Formula 1 2019: Charles Leclerc claims Italian Grand Prix pole after shambolic qualifying 'mess' sees only two cars in final showdown laps
At Monza, an unprecedented ‘cat-and-mouse’ procession as the teams crawled round the circuit, backing each other up to claim good slipstreaming positions, resulted in a farce that saw eight cars timed out by the chequered flag.
Ferrari's Leclerc took pole ahead of Mercedes' Lewis Hamilton at home Italian Grand Prix
Leclerc and Carlos Sainz of McLaren were the only drivers to produce final qualifying runs
Valtteri Bottas qualified third in the second Mercedes ahead of Sebastian Vettel in the second Ferrari
Monza: Mercedes team chief Toto Wolff said Formula One looked idiotic on Saturday after the final qualifying laps for pole position at the Italian Grand Prix, won by Charles Leclerc, saw only two cars of the final 10 taking part.
Ferrari's Leclerc secured the prime starting position to the delight of the Italian team's home fans, but only he and McLaren's Carlos Sainz clocked final lap times while the rest were timed out by the chequered flag.
The 'cat-and-mouse' procession as the teams crawled round the circuit, backing each other up to claim good slipstreaming positions, resulted in a farce that saw eight cars timed out by the chequered flag.
"You have been around for 35 years –- have you seen anything like this?
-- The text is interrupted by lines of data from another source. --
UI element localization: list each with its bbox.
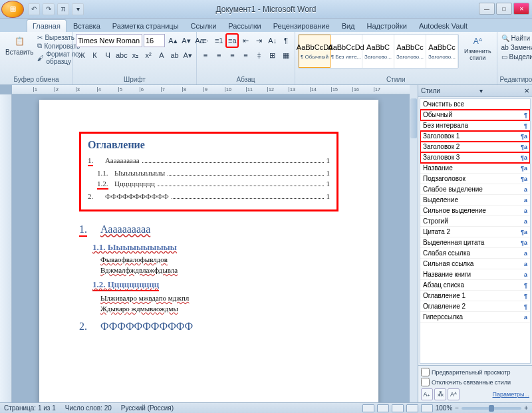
qat-button-3[interactable]: ▾ — [72, 3, 84, 15]
office-button[interactable]: ⊞ — [1, 1, 24, 18]
view-full-screen[interactable] — [377, 404, 389, 412]
style-list-item[interactable]: Заголовок 3¶a — [420, 152, 530, 163]
vertical-ruler[interactable] — [0, 94, 12, 402]
page[interactable]: Оглавление 1.Аааааааааа11.1.Ыыыыыыыыыы11… — [39, 100, 378, 402]
para-btn2-4[interactable]: ‡ — [253, 49, 265, 62]
qat-button-2[interactable]: π — [57, 3, 69, 15]
font-btn2-6[interactable]: A — [156, 49, 168, 62]
style-gallery-item[interactable]: AaBbCcDd¶ Без инте... — [331, 35, 362, 68]
qat-button-0[interactable]: ↶ — [28, 3, 40, 15]
toc-row[interactable]: 1.Аааааааааа1 — [88, 156, 330, 166]
style-gallery-item[interactable]: AaBbCЗаголово... — [362, 35, 394, 68]
para-btn-4[interactable]: ⇥ — [253, 34, 265, 47]
font-btn2-1[interactable]: К — [89, 49, 101, 62]
font-size-select[interactable] — [144, 34, 165, 47]
tab-рассылки[interactable]: Рассылки — [223, 20, 266, 32]
tab-вставка[interactable]: Вставка — [68, 20, 106, 32]
tab-разметка-страницы[interactable]: Разметка страницы — [107, 20, 184, 32]
style-list-item[interactable]: Без интервала¶ — [420, 120, 530, 131]
new-style-button[interactable]: A₊ — [421, 388, 433, 400]
view-outline[interactable] — [406, 404, 418, 412]
style-list-item[interactable]: Строгийa — [420, 216, 530, 227]
font-btn2-3[interactable]: abc — [115, 49, 128, 62]
style-gallery-item[interactable]: AaBbCcЗаголово... — [394, 35, 426, 68]
para-btn2-3[interactable]: ≡ — [239, 49, 251, 62]
style-clear-all[interactable]: Очистить все — [420, 99, 530, 110]
manage-styles-button[interactable]: Aᴬ — [448, 388, 460, 400]
style-list-item[interactable]: Слабая ссылкаa — [420, 248, 530, 259]
pane-close-icon[interactable]: ✕ — [524, 87, 529, 94]
para-btn-6[interactable]: ¶ — [280, 34, 292, 47]
style-list-item[interactable]: Сильная ссылкаa — [420, 259, 530, 269]
font-btn2-7[interactable]: ab — [169, 49, 181, 62]
zoom-slider[interactable] — [462, 407, 521, 410]
tab-рецензирование[interactable]: Рецензирование — [268, 20, 335, 32]
style-list-item[interactable]: Оглавление 2¶ — [420, 301, 530, 312]
style-list-item[interactable]: Гиперссылкаa — [420, 312, 530, 323]
para-btn-2[interactable]: ≡a — [226, 34, 238, 47]
para-btn2-1[interactable]: ≡ — [213, 49, 225, 62]
para-btn2-0[interactable]: ≡ — [200, 49, 211, 62]
font-btn2-2[interactable]: Ч — [102, 49, 114, 62]
toc-row[interactable]: 1.1.Ыыыыыыыыыы1 — [88, 169, 330, 177]
style-list-item[interactable]: Выделениеa — [420, 195, 530, 206]
font-btn2-0[interactable]: Ж — [76, 49, 88, 62]
replace-button[interactable]: abЗаменить — [500, 43, 532, 52]
minimize-button[interactable]: — — [479, 3, 495, 15]
horizontal-ruler[interactable]: 1234567891011121314151617 — [12, 85, 410, 94]
style-list-item[interactable]: Заголовок 1¶a — [420, 131, 530, 142]
para-btn2-2[interactable]: ≡ — [226, 49, 238, 62]
style-list-item[interactable]: Оглавление 1¶ — [420, 291, 530, 301]
style-list-item[interactable]: Слабое выделениеa — [420, 184, 530, 195]
pane-dropdown-icon[interactable]: ▾ — [479, 87, 483, 94]
font-name-select[interactable] — [76, 34, 142, 47]
status-page[interactable]: Страница: 1 из 1 — [4, 404, 56, 412]
font-btn-0[interactable]: A▴ — [166, 34, 180, 47]
zoom-out-button[interactable]: − — [455, 404, 459, 412]
status-word-count[interactable]: Число слов: 20 — [65, 404, 112, 412]
toc-row[interactable]: 2.ФФФФФФФФФФФ1 — [88, 192, 330, 200]
font-btn2-4[interactable]: x₂ — [130, 49, 142, 62]
style-gallery-item[interactable]: AaBbCcЗаголово... — [426, 35, 458, 68]
para-btn2-5[interactable]: ⊞ — [267, 49, 279, 62]
style-list-item[interactable]: Название книгиa — [420, 269, 530, 280]
style-options-link[interactable]: Параметры... — [493, 391, 529, 398]
linked-styles-checkbox[interactable]: Отключить связанные стили — [421, 378, 529, 386]
font-btn-1[interactable]: A▾ — [180, 34, 193, 47]
tab-вид[interactable]: Вид — [336, 20, 360, 32]
view-print-layout[interactable] — [362, 404, 374, 412]
para-btn-0[interactable]: ≡· — [200, 34, 211, 47]
find-button[interactable]: 🔍Найти — [500, 34, 532, 43]
font-btn2-5[interactable]: x² — [142, 49, 154, 62]
style-list-item[interactable]: Выделенная цитата¶a — [420, 237, 530, 248]
style-list-item[interactable]: Название¶a — [420, 163, 530, 174]
zoom-level[interactable]: 100% — [436, 404, 453, 412]
font-btn2-8[interactable]: A▾ — [182, 49, 194, 62]
style-list-item[interactable]: Обычный¶ — [420, 110, 530, 120]
style-list-item[interactable]: Сильное выделениеa — [420, 206, 530, 216]
toc-row[interactable]: 1.2.Цццццццццц1 — [88, 180, 330, 190]
style-list-item[interactable]: Подзаголовок¶a — [420, 174, 530, 184]
tab-надстройки[interactable]: Надстройки — [362, 20, 412, 32]
tab-autodesk-vault[interactable]: Autodesk Vault — [414, 20, 473, 32]
maximize-button[interactable]: □ — [496, 3, 512, 15]
paste-button[interactable]: 📋 Вставить — [3, 34, 36, 65]
style-list-item[interactable]: Абзац списка¶ — [420, 280, 530, 291]
tab-главная[interactable]: Главная — [27, 19, 66, 32]
vertical-scrollbar[interactable] — [410, 85, 418, 402]
style-gallery-item[interactable]: AaBbCcDd¶ Обычный — [299, 35, 331, 68]
zoom-in-button[interactable]: + — [524, 404, 528, 412]
para-btn2-6[interactable]: ▦ — [280, 49, 292, 62]
view-web-layout[interactable] — [392, 404, 404, 412]
view-draft[interactable] — [421, 404, 433, 412]
style-list-item[interactable]: Цитата 2¶a — [420, 227, 530, 237]
qat-button-1[interactable]: ↷ — [43, 3, 55, 15]
change-styles-button[interactable]: Aᴬ Изменить стили — [462, 34, 494, 63]
tab-ссылки[interactable]: Ссылки — [186, 20, 222, 32]
style-list-item[interactable]: Заголовок 2¶a — [420, 142, 530, 152]
para-btn-1[interactable]: ≡1 — [213, 34, 225, 47]
close-button[interactable]: ✕ — [513, 3, 529, 15]
select-button[interactable]: ▭Выделить — [500, 53, 532, 61]
para-btn-5[interactable]: A↓ — [267, 34, 279, 47]
para-btn-3[interactable]: ⇤ — [239, 34, 251, 47]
That was worse than a junior formula," Wolff told Sky Sports F1.
"The problem was everyone wants a slipstream and nobody wants to go first –- and then everyone looks like idiots."
The race stewards immediately launched an investigation into the non-spectacle that left the paying public without any sporting action.
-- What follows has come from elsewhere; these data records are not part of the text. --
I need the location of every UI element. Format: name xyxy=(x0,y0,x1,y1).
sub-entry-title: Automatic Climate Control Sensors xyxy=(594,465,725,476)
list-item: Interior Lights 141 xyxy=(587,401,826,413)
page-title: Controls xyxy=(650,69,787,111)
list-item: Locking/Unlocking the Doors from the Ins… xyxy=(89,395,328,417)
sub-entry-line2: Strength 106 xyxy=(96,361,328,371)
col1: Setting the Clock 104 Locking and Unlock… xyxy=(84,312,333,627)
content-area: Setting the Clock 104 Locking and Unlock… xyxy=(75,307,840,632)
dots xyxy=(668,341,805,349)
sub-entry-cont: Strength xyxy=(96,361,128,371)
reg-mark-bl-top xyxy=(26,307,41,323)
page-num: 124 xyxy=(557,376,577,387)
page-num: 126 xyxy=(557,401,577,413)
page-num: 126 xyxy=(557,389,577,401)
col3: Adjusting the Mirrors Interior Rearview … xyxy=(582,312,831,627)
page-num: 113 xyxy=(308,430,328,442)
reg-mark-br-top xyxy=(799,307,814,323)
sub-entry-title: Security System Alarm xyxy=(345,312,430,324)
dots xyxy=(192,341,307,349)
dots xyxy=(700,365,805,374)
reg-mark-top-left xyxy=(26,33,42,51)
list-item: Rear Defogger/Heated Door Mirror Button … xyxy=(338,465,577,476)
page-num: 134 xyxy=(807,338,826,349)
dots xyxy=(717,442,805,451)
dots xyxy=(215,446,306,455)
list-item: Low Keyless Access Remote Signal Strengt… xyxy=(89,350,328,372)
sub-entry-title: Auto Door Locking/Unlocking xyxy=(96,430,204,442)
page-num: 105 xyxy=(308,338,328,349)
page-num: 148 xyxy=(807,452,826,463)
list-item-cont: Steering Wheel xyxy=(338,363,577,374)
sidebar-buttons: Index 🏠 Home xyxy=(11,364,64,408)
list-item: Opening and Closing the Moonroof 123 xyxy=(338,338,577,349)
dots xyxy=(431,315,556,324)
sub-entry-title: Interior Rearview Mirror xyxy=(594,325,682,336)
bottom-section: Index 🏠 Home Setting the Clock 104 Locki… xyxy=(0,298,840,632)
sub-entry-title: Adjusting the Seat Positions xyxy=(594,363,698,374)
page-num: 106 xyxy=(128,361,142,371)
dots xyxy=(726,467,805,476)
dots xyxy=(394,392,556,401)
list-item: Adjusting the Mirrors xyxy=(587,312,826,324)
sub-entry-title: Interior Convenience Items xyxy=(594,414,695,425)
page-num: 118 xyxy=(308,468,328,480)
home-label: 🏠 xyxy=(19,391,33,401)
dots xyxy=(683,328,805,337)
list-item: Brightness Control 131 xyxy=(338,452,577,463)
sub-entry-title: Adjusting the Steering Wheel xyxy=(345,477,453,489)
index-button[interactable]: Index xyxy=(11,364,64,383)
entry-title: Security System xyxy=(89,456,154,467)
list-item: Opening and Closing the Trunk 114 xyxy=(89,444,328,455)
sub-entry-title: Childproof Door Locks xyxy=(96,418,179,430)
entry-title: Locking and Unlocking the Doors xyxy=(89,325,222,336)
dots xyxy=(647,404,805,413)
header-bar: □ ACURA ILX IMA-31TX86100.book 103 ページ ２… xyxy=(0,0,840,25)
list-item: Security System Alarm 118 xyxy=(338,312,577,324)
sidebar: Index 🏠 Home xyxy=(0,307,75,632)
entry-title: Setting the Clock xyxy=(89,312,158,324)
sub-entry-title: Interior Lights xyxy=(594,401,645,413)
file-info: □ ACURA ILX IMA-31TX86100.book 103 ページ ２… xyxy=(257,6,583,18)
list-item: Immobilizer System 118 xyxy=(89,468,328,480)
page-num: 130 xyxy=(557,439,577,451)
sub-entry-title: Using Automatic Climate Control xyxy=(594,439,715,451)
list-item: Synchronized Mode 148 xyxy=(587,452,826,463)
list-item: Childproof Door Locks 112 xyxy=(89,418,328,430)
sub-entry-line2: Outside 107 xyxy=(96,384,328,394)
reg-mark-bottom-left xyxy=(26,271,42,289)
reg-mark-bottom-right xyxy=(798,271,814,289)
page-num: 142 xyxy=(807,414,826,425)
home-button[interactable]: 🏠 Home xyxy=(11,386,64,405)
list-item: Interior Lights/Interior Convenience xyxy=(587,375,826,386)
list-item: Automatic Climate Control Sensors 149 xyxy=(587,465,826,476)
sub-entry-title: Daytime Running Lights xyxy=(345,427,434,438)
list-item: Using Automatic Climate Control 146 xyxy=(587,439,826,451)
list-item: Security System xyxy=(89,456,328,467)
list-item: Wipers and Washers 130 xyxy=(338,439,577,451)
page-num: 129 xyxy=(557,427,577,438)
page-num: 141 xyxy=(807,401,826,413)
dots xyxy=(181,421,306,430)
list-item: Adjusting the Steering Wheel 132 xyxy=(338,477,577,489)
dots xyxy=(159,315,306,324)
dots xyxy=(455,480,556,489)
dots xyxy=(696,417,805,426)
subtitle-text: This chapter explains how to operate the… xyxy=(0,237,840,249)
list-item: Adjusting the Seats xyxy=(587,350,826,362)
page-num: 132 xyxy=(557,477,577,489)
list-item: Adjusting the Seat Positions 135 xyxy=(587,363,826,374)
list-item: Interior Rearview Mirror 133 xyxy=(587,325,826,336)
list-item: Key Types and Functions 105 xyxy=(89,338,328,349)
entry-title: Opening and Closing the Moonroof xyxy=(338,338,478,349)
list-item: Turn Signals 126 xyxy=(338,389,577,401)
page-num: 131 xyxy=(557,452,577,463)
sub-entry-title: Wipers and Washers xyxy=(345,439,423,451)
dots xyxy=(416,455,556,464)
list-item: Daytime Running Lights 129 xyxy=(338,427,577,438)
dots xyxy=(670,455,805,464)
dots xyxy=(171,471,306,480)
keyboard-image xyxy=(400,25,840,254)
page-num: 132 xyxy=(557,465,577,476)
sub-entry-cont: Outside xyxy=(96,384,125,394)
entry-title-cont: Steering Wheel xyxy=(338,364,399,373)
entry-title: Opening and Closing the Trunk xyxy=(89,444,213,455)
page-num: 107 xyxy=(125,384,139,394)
"It was a mess, just a mess," said Leclerc, whose pole success gives him the chance of a second straight GP win after his maiden victory in Belgium last week.
Defending five-time champion Lewis Hamilton qualified second courtesy of his initial lap in the controversial Q3 session, which ended farcically as the teams jostled in a slow processional battle for slipstreaming positions.
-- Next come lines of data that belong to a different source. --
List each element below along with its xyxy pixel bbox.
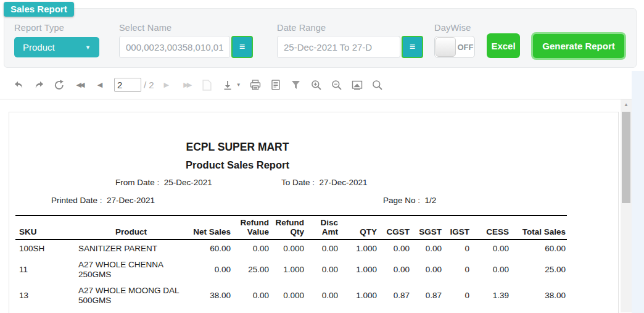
column-header: Disc Amt [305, 215, 339, 240]
column-header: Total Sales [510, 215, 567, 240]
page-number-input[interactable] [114, 78, 141, 92]
table-cell: 1.000 [339, 308, 378, 313]
column-header: Net Sales [185, 215, 232, 240]
daywise-label: DayWise [434, 23, 471, 33]
table-row: 100SHSANITIZER PARENT60.000.000.0000.001… [15, 240, 567, 257]
page-number: Page No : 1/2 [383, 196, 436, 205]
date-range-menu-button[interactable]: ≡ [402, 36, 423, 58]
table-cell: 60.00 [185, 240, 232, 257]
select-name-menu-button[interactable]: ≡ [231, 36, 253, 58]
chevron-down-icon: ▼ [85, 44, 91, 51]
column-header: IGST [443, 215, 471, 240]
table-cell: 0.00 [305, 282, 339, 308]
table-row: 14A27 WHOLE MOONG DAL 1KG0.0076.001.0000… [15, 308, 567, 313]
table-cell: 0.00 [411, 308, 443, 313]
column-header: Product [77, 215, 185, 240]
table-cell: 76.00 [510, 308, 567, 313]
table-cell: 25.00 [510, 256, 567, 282]
table-cell: SANITIZER PARENT [77, 240, 185, 257]
table-cell: 0 [443, 256, 471, 282]
column-header: SGST [411, 215, 443, 240]
undo-icon[interactable] [12, 79, 25, 91]
table-cell: A27 WHOLE MOONG DAL 500GMS [77, 282, 185, 308]
table-cell: 0 [443, 308, 471, 313]
filter-icon[interactable] [290, 79, 302, 91]
table-cell: 38.00 [510, 282, 567, 308]
table-cell: 0.87 [411, 282, 443, 308]
table-cell: 0.00 [378, 256, 411, 282]
table-cell: 11 [15, 256, 77, 282]
report-title: Product Sales Report [9, 159, 466, 171]
page-view-icon[interactable] [351, 79, 363, 91]
column-header: CGST [378, 215, 411, 240]
pdf-toolbar: ◀◀ ◀ / 2 ▶ ▶▶ ▼ [0, 71, 632, 99]
download-options-icon[interactable]: ▼ [236, 82, 241, 88]
hamburger-icon: ≡ [239, 41, 245, 52]
table-cell: 76.00 [232, 308, 270, 313]
table-cell: 0.00 [305, 256, 339, 282]
column-header: CESS [471, 215, 510, 240]
daywise-toggle[interactable]: OFF [434, 36, 475, 58]
table-cell: 0.00 [471, 256, 510, 282]
search-icon[interactable] [371, 79, 384, 91]
zoom-out-icon[interactable] [331, 79, 343, 91]
scroll-up-icon[interactable]: ▲ [621, 99, 632, 109]
table-cell: 14 [15, 308, 77, 313]
hamburger-icon: ≡ [410, 41, 415, 52]
report-type-select[interactable]: Product ▼ [14, 37, 99, 57]
filter-section: Sales Report Report Type Product ▼ Selec… [0, 0, 644, 71]
text-view-icon[interactable] [270, 79, 282, 91]
print-icon[interactable] [249, 79, 262, 91]
refresh-icon[interactable] [53, 79, 65, 91]
table-cell: 0.00 [232, 240, 270, 257]
zoom-in-icon[interactable] [310, 79, 323, 91]
page-total-label: / 2 [144, 80, 154, 90]
table-cell: 0.00 [305, 308, 339, 313]
date-range-input[interactable] [277, 36, 400, 58]
table-cell: 0 [443, 240, 471, 257]
table-cell: 38.00 [185, 282, 232, 308]
new-document-icon[interactable] [201, 79, 213, 91]
previous-page-icon[interactable]: ◀ [94, 79, 106, 91]
select-name-input[interactable] [119, 36, 230, 58]
to-date: To Date : 27-Dec-2021 [281, 178, 368, 187]
table-cell: 0.87 [378, 282, 411, 308]
table-cell: 0.00 [471, 240, 510, 257]
report-page: ECPL SUPER MART Product Sales Report Fro… [9, 112, 619, 313]
from-date: From Date : 25-Dec-2021 [115, 178, 212, 187]
report-type-label: Report Type [14, 23, 64, 33]
filter-panel: Report Type Product ▼ Select Name ≡ Date… [4, 8, 637, 68]
table-cell: 0.00 [378, 240, 411, 257]
generate-report-button[interactable]: Generate Report [531, 32, 626, 60]
table-row: 13A27 WHOLE MOONG DAL 500GMS38.000.000.0… [15, 282, 567, 308]
toggle-knob [436, 37, 456, 57]
scrollbar-thumb[interactable] [622, 112, 630, 203]
toggle-state: OFF [456, 43, 474, 52]
report-table-body: 100SHSANITIZER PARENT60.000.000.0000.001… [15, 240, 567, 313]
table-row: 11A27 WHOLE CHENNA 250GMS0.0025.001.0000… [15, 256, 567, 282]
table-cell: A27 WHOLE MOONG DAL 1KG [77, 308, 185, 313]
vertical-scrollbar[interactable]: ▲ [621, 99, 632, 312]
sales-report-table: SKUProductNet SalesRefund ValueRefund Qt… [15, 215, 567, 313]
column-header: Refund Value [232, 215, 270, 240]
table-cell: 0.00 [411, 256, 443, 282]
table-cell: 1.000 [339, 240, 378, 257]
printed-date: Printed Date : 27-Dec-2021 [51, 196, 155, 205]
next-page-icon[interactable]: ▶ [160, 79, 173, 91]
table-cell: 0.00 [232, 282, 270, 308]
date-range-label: Date Range [277, 23, 326, 33]
download-icon[interactable] [221, 79, 234, 91]
first-page-icon[interactable]: ◀◀ [73, 79, 86, 91]
table-cell: 0.00 [185, 308, 232, 313]
table-cell: 25.00 [232, 256, 270, 282]
table-cell: 1.39 [471, 282, 510, 308]
table-cell: 0.00 [378, 308, 411, 313]
last-page-icon[interactable]: ▶▶ [181, 79, 193, 91]
report-company-name: ECPL SUPER MART [9, 141, 466, 154]
redo-icon[interactable] [33, 79, 45, 91]
report-table-header-row: SKUProductNet SalesRefund ValueRefund Qt… [15, 215, 567, 240]
table-cell: 1.000 [339, 282, 378, 308]
select-name-label: Select Name [119, 23, 171, 33]
table-cell: 0.00 [305, 240, 339, 257]
excel-button[interactable]: Excel [487, 33, 520, 58]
"Honestly, I have to be grateful we're on the front row to have a fight with the Ferraris," said Hamilton. "It's a bit of an anti-climax, but we just timed out."
Leclerc's Ferrari team-mate Sebastian Vettel, who qualified fourth behind Valtteri Bottas in the second Mercedes, was irritated by the mix-up.
"I was trying to get through but there was a McLaren and a Renault blocking the road," he complained.
"We didn't make it to get the second attempt, like many others. I was the one out front alone on the first run –- and I shouldn't have been the one in the second run.
"There was no point in Charles overtaking me. He should have been ahead the whole way. I just didn’t have a tow, and that's the difference between pole and no pole today."
Lance Stroll, who qualified ninth for Racing Point, blamed Renault's Nico Hulkenberg for the shambles.
"I was towards the front (of the pack) and then Nico was playing games trying to get me out in front. Then other cars started overtaking and it was a mess."
Valtteri Bottas qualified third in the second Mercedes ahead of Sebastian Vettel in the second Ferrari, the two Renaults of Daniel Ricciardo and Nico Hulkenberg and Sainz, who was seventh.
Red Bull new boy Alex Albon was eighth ahead of Lance Stroll of Racing Point and Kimi Raikkonen of Alfa Romeo, both of whom failed to clock a time in Q3 when Raikkonen crashed. He was uninjured.
Max Verstappen in the leading Red Bull was eliminated from qualifying when he suffered a power failure in Q1. Along with Toro Rosso's Pierre Gasly and McLaren's Lando Norris he is set to take penalties and start at the rear of the grid.